There are plenty of difficult obstacles...

Yesterday evening I got an email from the Clare Burren Half Marathon organisers with the race information for next weekend and something funny happened... A little flash of self-doubt flickered across my mind and hung around for some time like a lingering bad smell. I don't know whether this has been fueled by some other peoples comments on how hard/not nice the course is meant to be or if it came from somewhere deeper inside me.

Up until this point, I have always had the frame of mind of 'Of course I can do it' but now, with just over a week to go to the event I am starting to doubting myself and my ability. The furthest I have run up to this point is 15K - and that was only one time! I haven't come near it since. I had set myself a private goal of completing it in 2 hours, but after a friend who had run the course before said "add twenty minutes" to that - it kind of scared me.


As I was driving home late last night, Niall Boylan (4FM) was blabbering away on the radio (I love tuning in to catch some of the crazies on his show) and he was talking about weight. A 24 year old 24 stone guy rang in from Cork who spoke defeatedly about his weight and how 'he had tried everything but never lost a pound'. 

My heart went out to the guy, probably because I had always felt like that guy and could identify with his struggle! Niall asked him what his daily food intake was like which he justified every way possible in a similar light as I used to. He said he didn't have time for a breakfast, his lunch was quickly grabbing a hot chicken roll (and a Diet Coke) and for dinner he ate less than his 11st brother - so he couldn't see where he was going wrong.

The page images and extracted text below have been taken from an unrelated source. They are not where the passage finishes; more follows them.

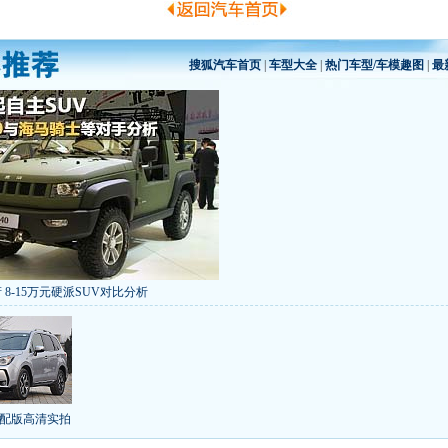
搜狐汽车首页
|
车型大全
|
热门车型/车模趣图
|
最
 8-15万元硬派SUV对比分析
低价新车 全新RAV4海外售14万
/本田新小SUV
大众SUV降12万/十车狂跌
]
8折甩卖
6款合资自主车是真的低价吗？
气的热销SUV
全新马自达6：海外卖13万
叫板合资
15万买车谁好
8-15万硬派SUV
配版高清实拍
年新SUV规划曝光
新捷达售价或低于8.5万
日上市
秒杀日系的SUV
大众6万低价车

All I could think of while listening to him talk was how these were all my excuses in the past. I am by no means saying I am a role model or source of guiding light for him, but it made me think about what I had previously thought as impossible or too large a challenge (i.e. losing weight) and the excuses I had used in the past such as: 
  • I don't really like breakfast
  • I don't eat THAT much chocolate
  • I don't know how I got this big
  • I've tried before and I just can't lose weight
Thinking about it now, I can see a million miles off that these were all lies I had told myself that were being driven by my overall defeated attitude toward my own weight & body size. I've said before how I had found ways to trick or fool myself around the fact I was over 19st such as in the way that I hadn't weighed myself in over a year and I only uploaded pictures of me to Facebook which were from the neck up or of me behind something/someone.

This phenomenon is called 'Cognitive Dissonance', which (here comes the science) is "the discomfort experienced when simultaneously holding two or more conflicting thoughts". When we have a discrepancy between beliefs and behaviors, something must change in order to eliminate or reduce the dissonance. A perfect example of this is the fact that I smoke. Smokers know smoking isn't good for them in any way shape or form. Smoking costs a lot of money. Nothing good has ever come from smoking. So why do I smoke? I had always told myself I would give up by the time I was 30. I'm now 30. I've now told myself I know I will give them up "soon" yet don't have a time frame on how soon soon is.

Anyway, I'm digressing from the point, my realisation in the car as I listened to the 24 st guy from Cork was that all I wanted to do was phone up and tell him he would be ok, that he could make a change and that he would surprise himself if he wanted to. That was when it hit me. Why am I doubting myself before I've even taken off from the starting block...

If I run 15K (which I know I can do) and walk the last 6K (which I know I can do), so what! I'll still have completed a Half Marathon. I'll have a finish time which I can work on and try improve on over the next few months/years. Everyone has to start somewhere and next weekend will be my first Half Marathon, my baseline. I've made a plan for this coming weekend and I am going to attempt to run 18K in a single run. If I don't do it - I'll know not to push myself that hard next weekend.

I can learn from my mistakes OR I can making an excuse to avoid experiencing something in order to avoid a possible mistake in the first place. I could not take part in the race, I could change my registration back to the 10K run, I could focus my energy on my self doubt, growing it to a crippling size.

I have made my mind up...
I have made a choice...
I am going for it...

Next weekend I AM running my first Half Marathon.